Installing required libraries...
Installation complete.
PyTorch version: 2.5.1+cu124 (Available: True)
GPU available: NVIDIA GeForce RTX 3060 Laptop GPU
SciPy version: 1.15.2 (Available: True)
Scikit-learn version: 1.6.1 (Available: True)
EfficientSVD class defined.


## Demonstration Setup

Let's create some test matrices:
1.  A **dense NumPy array**.
2.  A **sparse SciPy matrix** (if SciPy is available).
3.  A **PyTorch tensor** (if PyTorch is available).

We'll also define some common parameters for the SVD computations.

In [3]:
# @title Prepare Example Data

# --- Configuration ---
M, N = 1000, 500       # Dimensions for larger matrices
M_small, N_small = 100, 50 # Dimensions for full SVD example
K_COMPONENTS = 20      # Number of components for truncated/randomized SVD
SPARSITY = 0.05        # Sparsity level for the sparse matrix
RANDOM_SEED = 42

np.random.seed(RANDOM_SEED)

# --- Create Dense NumPy Matrix ---
print(f"\nCreating a dense NumPy matrix (matrix_np) with shape ({M}x{N})")
matrix_np = np.random.rand(M, N).astype(np.float32)
print(f"matrix_np: type={type(matrix_np)}, shape={matrix_np.shape}, dtype={matrix_np.dtype}")

# --- Create Smaller Dense NumPy Matrix (for Full SVD) ---
print(f"\nCreating a smaller dense NumPy matrix (matrix_np_small) with shape ({M_small}x{N_small})")
matrix_np_small = np.random.rand(M_small, N_small).astype(np.float32)
print(f"matrix_np_small: type={type(matrix_np_small)}, shape={matrix_np_small.shape}, dtype={matrix_np_small.dtype}")
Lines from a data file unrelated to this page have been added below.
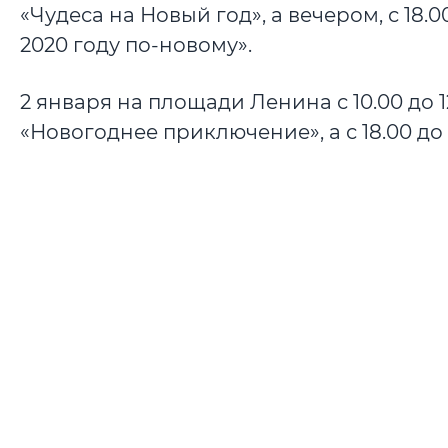
«Чудеса на Новый год», а вечером, с 18.
2020 году по-новому».
2 января на площади Ленина с 10.00 до 
«Новогоднее приключение», а с 18.00 до 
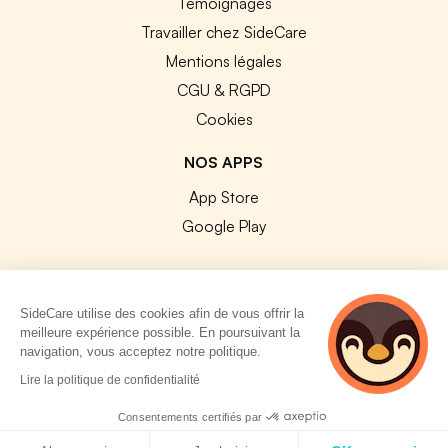
Témoignages
Travailler chez SideCare
Mentions légales
CGU & RGPD
Cookies
NOS APPS
App Store
Google Play
SideCare utilise des cookies afin de vous offrir la
meilleure expérience possible. En poursuivant la
© 2026 SideCare. Tous droits réservés.
navigation, vous acceptez notre politique.
2 personnes
Lire la politique de confidentialité
consultent
actuellement cette
Consentements certifiés par
page
Politique de cookies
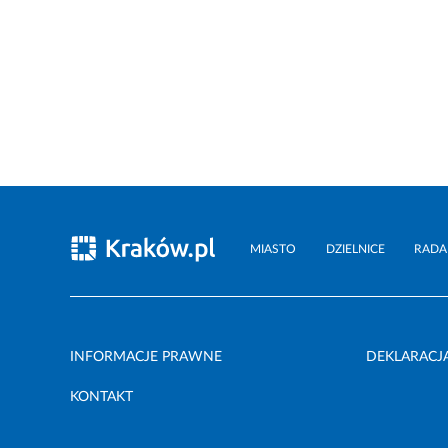
MIASTO
DZIELNICE
RADA
INFORMACJE PRAWNE
DEKLARACJ
KONTAKT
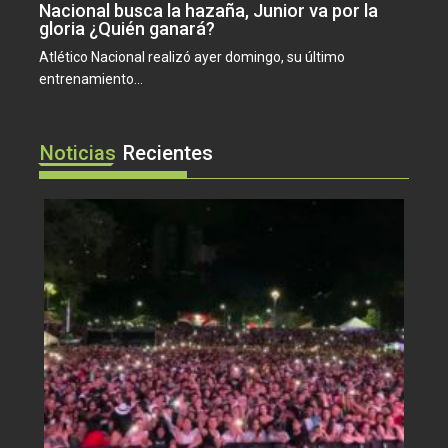
Nacional busca la hazaña, Junior va por la
gloria ¿Quién ganará?
Atlético Nacional realizó ayer domingo, su último
entrenamiento...
Noticias
Recientes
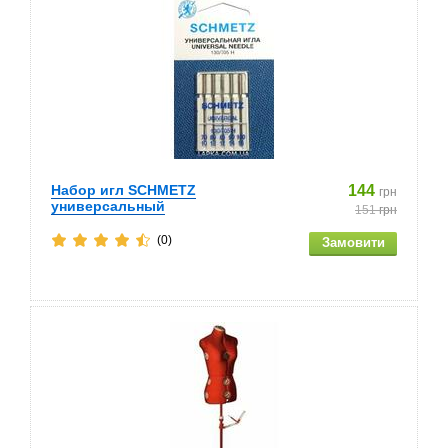
Набор игл SCHMETZ
144
грн
универсальный
151
грн
(0)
# --- Create Sparse SciPy Matrix ---
matrix_sparse = None
if _SCIPY_AVAILABLE and sparse_random is not None:
    print(f"\nCreating a sparse SciPy CSR matrix (matrix_sparse) with shape ({M}x{N}) and sparsity {SPARSITY}")
    matrix_sparse = sparse_random(M, N, density=SPARSITY, format='csr', random_state=RANDOM_SEED).astype(np.float32)
    print(f"matrix_sparse: type={type(matrix_sparse)}, shape={matrix_sparse.shape}, nnz={matrix_sparse.nnz}, dtype={matrix_sparse.dtype}")
else:
    print("\nSkipping sparse matrix creation: SciPy not available or `sparse_random` failed to import.")

# --- Create PyTorch Tensor ---
matrix_torch = None
if _TORCH_AVAILABLE:
    print(f"\nCreating a PyTorch tensor (matrix_torch) with shape ({M}x{N}) from the NumPy matrix")
    matrix_torch = torch.from_numpy(matrix_np.copy()) # Use copy to avoid sharing memory if numpy array is modified later
    print(f"matrix_torch: type={type(matrix_torch)}, shape={matrix_torch.shape}, dtype={matrix_torch.dtype}, device={matrix_torch.device}")
    # Optional: Move to GPU if available
    # if torch.cuda.is_available():
    #     try:
    #         matrix_torch = matrix_torch.cuda()
    #         print(f"Moved matrix_torch to GPU: {matrix_torch.device}")
    #     except Exception as e:
    #         print(f"Failed to move tensor to GPU: {e}")
else:
    print("\nSkipping PyTorch tensor creation: PyTorch not available.")

# --- Instantiate the SVD Computer ---
svd_computer = EfficientSVD(random_state=RANDOM_SEED) # Set default random state for reproducibility
print("\nEfficientSVD instance created.")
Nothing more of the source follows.